Back in January I showed a home movie of a ski trip I took with a group of friends in 1974. It reminded me of what was happening here in the United States independent of skiing which did affect the way we planned the trip.
In October of 1973, OPEC announced an oil embargo that significantly impacted the United States. Gas prices shot up and there were fuel shortages. Gas stations began limiting how much gas you could purchase at a time. Some states went to schemes such as even number license plates could buy gas on even numbered days. There were gas lines even here in Vermont.
In January 1974 the United States lowered the maximum speed limit to 55mph and put Daylight Savings Time back in effect as ways to reduce fuel consumption. By February, AAA reported that 20% of the gas stations in the U.S. had no gas.
There would be 10 of us going on the ski trip and our primary destination was Sun Valley in Idaho. However it was going to be a two week trip and we wanted to visit a few other resorts as well. So how do we get 10 people around in a gas constrained environment? The plan became to fly into Salt Lake City, stay in the city for a few days, and use public transportation to ski Snowbird and Alta. Then we would rent a van that would hold all of us and drive up to Sun Valley. Then cruise over to Jackson Hole for a couple days before heading back to Salt Lake.

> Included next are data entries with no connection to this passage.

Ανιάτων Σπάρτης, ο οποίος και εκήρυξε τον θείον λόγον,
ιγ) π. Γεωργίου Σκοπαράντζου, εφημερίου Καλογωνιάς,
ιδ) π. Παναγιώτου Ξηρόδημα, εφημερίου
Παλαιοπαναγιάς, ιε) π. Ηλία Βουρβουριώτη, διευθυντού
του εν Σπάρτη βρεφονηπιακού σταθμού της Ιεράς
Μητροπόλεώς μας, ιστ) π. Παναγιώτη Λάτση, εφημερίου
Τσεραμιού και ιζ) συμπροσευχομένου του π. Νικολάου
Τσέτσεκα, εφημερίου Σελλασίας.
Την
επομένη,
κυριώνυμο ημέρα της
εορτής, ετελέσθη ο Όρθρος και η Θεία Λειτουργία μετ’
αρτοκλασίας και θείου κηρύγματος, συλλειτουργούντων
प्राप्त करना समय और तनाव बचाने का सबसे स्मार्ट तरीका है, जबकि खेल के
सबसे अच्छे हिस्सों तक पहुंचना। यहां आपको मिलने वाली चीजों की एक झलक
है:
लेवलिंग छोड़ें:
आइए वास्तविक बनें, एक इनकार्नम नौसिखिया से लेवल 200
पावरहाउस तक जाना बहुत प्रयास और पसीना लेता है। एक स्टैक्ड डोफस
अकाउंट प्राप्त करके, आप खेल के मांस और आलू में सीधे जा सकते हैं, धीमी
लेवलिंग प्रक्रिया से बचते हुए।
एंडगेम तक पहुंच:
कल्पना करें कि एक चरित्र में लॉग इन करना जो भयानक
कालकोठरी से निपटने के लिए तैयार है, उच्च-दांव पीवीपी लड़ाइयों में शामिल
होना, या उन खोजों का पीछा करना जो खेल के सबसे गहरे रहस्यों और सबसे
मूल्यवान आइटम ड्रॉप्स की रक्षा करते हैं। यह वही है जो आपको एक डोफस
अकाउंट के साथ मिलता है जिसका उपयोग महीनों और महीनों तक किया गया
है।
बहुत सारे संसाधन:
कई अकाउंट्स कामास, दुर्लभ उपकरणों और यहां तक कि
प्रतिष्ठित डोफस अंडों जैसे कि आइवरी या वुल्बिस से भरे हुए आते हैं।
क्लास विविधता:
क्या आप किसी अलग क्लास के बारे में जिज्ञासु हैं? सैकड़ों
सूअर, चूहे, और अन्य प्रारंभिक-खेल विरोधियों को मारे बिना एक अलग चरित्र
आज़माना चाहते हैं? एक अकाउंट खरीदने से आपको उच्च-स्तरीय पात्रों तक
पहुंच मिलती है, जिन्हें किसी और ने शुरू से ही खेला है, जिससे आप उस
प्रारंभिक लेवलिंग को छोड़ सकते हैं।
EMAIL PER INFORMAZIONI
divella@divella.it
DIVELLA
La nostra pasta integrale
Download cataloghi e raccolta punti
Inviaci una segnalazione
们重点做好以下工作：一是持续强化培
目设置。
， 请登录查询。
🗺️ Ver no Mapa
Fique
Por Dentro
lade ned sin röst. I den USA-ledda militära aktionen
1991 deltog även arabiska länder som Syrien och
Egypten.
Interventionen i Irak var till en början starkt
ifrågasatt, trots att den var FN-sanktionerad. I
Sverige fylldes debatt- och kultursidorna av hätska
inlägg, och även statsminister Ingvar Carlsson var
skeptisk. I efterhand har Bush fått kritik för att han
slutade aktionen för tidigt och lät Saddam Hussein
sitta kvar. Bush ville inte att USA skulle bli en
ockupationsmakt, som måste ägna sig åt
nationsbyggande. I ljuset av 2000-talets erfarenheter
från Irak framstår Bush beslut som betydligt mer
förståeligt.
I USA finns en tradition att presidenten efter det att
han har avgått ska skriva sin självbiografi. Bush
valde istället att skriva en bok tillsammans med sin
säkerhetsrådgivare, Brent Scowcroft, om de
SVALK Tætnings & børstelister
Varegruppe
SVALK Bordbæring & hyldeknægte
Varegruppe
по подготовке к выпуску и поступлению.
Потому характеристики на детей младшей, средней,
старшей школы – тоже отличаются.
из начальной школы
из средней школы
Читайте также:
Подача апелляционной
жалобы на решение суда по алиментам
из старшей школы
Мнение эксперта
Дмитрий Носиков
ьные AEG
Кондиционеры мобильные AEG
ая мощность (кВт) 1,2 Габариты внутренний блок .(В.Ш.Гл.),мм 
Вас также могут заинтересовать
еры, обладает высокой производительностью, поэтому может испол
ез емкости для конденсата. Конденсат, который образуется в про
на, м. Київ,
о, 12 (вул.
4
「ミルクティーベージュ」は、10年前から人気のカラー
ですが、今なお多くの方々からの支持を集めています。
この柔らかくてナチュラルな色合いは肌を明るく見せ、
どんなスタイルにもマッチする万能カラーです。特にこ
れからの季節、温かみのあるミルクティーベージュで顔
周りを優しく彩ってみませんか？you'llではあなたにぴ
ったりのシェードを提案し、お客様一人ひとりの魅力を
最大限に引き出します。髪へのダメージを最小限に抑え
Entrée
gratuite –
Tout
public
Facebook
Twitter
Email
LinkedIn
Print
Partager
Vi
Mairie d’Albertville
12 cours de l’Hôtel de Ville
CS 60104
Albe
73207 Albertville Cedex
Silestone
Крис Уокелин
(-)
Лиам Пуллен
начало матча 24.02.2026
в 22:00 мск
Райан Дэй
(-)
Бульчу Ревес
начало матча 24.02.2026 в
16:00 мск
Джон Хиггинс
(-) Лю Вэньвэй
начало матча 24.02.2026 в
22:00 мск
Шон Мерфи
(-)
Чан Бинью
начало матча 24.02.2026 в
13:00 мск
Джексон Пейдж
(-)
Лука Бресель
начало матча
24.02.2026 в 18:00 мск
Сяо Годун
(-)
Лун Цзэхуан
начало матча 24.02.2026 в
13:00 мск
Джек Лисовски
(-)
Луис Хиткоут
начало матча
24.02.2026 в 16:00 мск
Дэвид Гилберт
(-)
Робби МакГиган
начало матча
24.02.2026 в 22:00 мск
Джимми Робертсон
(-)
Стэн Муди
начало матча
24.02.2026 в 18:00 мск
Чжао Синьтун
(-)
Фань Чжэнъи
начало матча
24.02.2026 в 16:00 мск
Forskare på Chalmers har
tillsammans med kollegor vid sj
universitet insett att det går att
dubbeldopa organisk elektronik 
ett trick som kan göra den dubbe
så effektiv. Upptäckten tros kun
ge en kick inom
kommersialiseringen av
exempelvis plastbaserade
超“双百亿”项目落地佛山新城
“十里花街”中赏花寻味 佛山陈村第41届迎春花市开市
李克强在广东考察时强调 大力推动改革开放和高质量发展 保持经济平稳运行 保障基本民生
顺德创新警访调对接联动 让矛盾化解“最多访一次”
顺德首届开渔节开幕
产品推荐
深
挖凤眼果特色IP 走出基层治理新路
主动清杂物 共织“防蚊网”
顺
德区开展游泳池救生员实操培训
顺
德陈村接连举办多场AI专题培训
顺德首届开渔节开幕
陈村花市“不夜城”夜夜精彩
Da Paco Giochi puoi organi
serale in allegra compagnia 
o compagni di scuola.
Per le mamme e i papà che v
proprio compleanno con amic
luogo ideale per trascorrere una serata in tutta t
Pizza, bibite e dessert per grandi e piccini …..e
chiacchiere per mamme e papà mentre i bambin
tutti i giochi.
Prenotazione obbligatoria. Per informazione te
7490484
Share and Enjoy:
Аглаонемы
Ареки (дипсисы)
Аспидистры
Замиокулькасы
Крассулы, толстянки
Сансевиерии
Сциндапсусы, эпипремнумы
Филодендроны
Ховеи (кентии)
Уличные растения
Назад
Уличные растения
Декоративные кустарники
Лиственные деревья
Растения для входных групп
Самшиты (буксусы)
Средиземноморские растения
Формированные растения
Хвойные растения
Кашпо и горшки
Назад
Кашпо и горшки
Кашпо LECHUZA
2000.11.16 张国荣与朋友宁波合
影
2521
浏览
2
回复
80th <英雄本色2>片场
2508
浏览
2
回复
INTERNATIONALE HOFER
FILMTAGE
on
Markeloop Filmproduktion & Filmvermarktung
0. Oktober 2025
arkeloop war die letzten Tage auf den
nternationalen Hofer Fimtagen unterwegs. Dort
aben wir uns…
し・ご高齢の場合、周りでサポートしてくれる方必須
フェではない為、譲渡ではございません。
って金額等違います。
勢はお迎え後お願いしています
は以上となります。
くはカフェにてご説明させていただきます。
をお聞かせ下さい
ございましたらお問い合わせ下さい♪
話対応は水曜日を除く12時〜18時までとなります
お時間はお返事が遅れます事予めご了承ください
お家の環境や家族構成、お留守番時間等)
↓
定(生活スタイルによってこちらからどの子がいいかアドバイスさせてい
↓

One of the fellows on the trip, who will remain nameless, knew a guy who knew a guy who could get us a deal on a van. When it came time to head for Sun Valley, we picked up the van and somehow fit 10 people, their luggage, and ski bags into it. One person did have to sit on some luggage between the front two seats facing backwards, but we rotated through that position.
Off we went to Sun Valley. Well, actually Ogden, Utah, where the van died! With the help of a local mechanic, the points and plugs were changed and we were back on the road.
The group traveling together consisted of friends and friends-of-friends. In other words, we didn’t all know each other. After a few hours in the packed van we knew everybody a lot better … or worse as the case may be!
We had a great time skiing Sun Valley including some great powder, which Sun Valley isn’t necessarily known for. We also got to say we saw Steve McQueen who was apparently a Sun Valley regular.
Sun Valley is the oldest “built for skiing” resort in the United States. Built by railroad magnate Averell Harriman in 1936, Sun Valley was where the first chairlift was installed. It remains an independent ski resort outside the Vail and Alterra domains although your Epic pass is good for a couple days there. The primary mountain is Baldy, so named because it was the only mountain in the vicinity that had trees on it.
Baldy has something for everyone although beginners might want to start on Dollar Mountain, a separate mountain, but still part of Sun Valley and a great learning area. There is some open bowl skiing, but most of the expert terrain is on the trails. And in 1974 those trails were heavily moguled! I’m betting today some of those get groomed, but not in 1974. The most famous is Exhibition, but there are plenty more that can test your mogul skills.
In 1974 Sun Valley was home to some of the best mogul skiers in the United States. At about 2:30 every afternoon you’d find a bunch of them on the Warm Springs run having an informal competition. It was fun to watch, but intimidating to be on the same trail with them!